Regression analysis results.
| Variables | Model 1 | Model 2 | Model 3 | |||
|---|---|---|---|---|---|---|
| M | SE | M | SE | M | SE | |
| Control variables | ||||||
| Institution count | 0.013** | 0.005 | 0.006 | 0.007 | 0.012* | 0.007 |
| Author count | 0.005* | 0.003 | 0.006** | 0.003 | 0.004* | 0.002 |
| Journal | − 0.207*** | 0.072 | − 0.214*** | 0.071 | − 0.216*** | 0.071 |
| Time lag | 0.0003 | 0.0003 | 0.0003 | 0.0003 | 0.0003 | 0.0003 |
| Fields_Physical sciences and engineering | − 0.584*** | 0.126 | − 0.578*** | 0.124 | − 0.583*** | 0.124 |
| Fields_Life and earth sciences | 0.678*** | 0.091 | 0.655*** | 0.090 | 0.634** | 0.089 |
| Fields_Biomedical and health sciences | 0.388*** | 0.111 | 0.353*** | 0.109 | 0.346*** | 0.108 |
| Fields_Social sciences and humanities | 0.836*** | 0.146 | 0.838*** | 0.146 | 0.822*** | 0.146 |
| Fields_Mathematics and computer science | 0.862*** | 0.323 | 0.843*** | 0.323 | 0.833*** | 0.322 |
| Independent variables | ||||||
| Subject count | 0.029 | 0.019 | 0.099*** | 0.031 | ||
| Subject count2 | − 0.006*** | 0.002 | ||||
| Constant | 4.187*** | 0.483 | 4.131*** | 0.481 | 3.958*** | 0.477 |
| Wald chi2 | 267.85*** | 283.70*** | 295.44*** | |||
| AIC/BIC | 18,420.86/18,479.58 | 18,418.83/18,482.89 | 18,410.12/18,479.52 | |||
| Pseudo R2 | 0.024 | 0.024 | 0.025 | |||
| Alpha 95%CI | [0.941, 1.086] | [0.939, 1.084] | [0.934, 1.078] | |||
***p < 0.01, ** p < 0.05, * p < 0.1; Number of observations = 1539.

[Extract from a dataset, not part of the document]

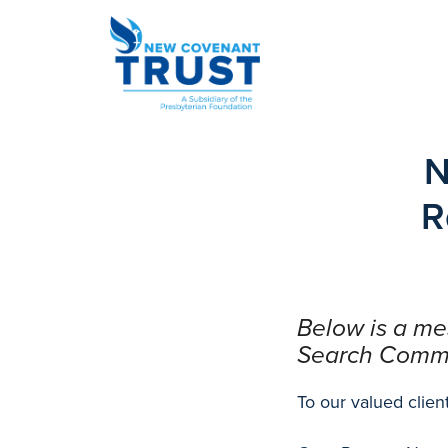
N
R
Below is a m
Search Commit
To our valued client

As seen in Fig. 1a, the fitted curve for Tweets mentioned count to subject count showed an inverted U-shaped trend. This study adopted the AIC and BIC statistic to determine the fit of the quadratic model versus the linear model. When comparing the two, a smaller AIC or BIC means a better model fit. It was found that the quadratic model revealed more patterns in the data than the linear model (See Models 2 and 3 of Table2 for detailed results). Likewise, the Pseudo R2 data for the three models supported that the model fit was better for the quadratic terms.
Figure 1.
(a) Scatter plot and fitted curve of number of Tweets mentioned count vs. subject count (b) Regression function graph (c)Average marginal effects of subject count with 95% CIs.
The results showed that the linear term for knowledge diversity in interdisciplinary collaboration positively predicted the number of Tweets, while the regression results for the quadratic term were negative and significant (β1 = 0.099, p < 0.001, β2 = − 0.006, p < 0.001), thus supporting Hypothesis. To further test the inverted U-shaped hypothesis, we adopted the utest command in Stata and found that the extreme value points were within the data limits (1 < 6.62 > 22), and the 95% confidence interval was [4.745, 8.892]. As such, the null hypothesis of no U-shape could be rejected at the 5% significance level (t = 3.85, p < 0.001). The trends in collaboration diversity and societal impact are plotted against the negative binomial regression results in Fig. 1b.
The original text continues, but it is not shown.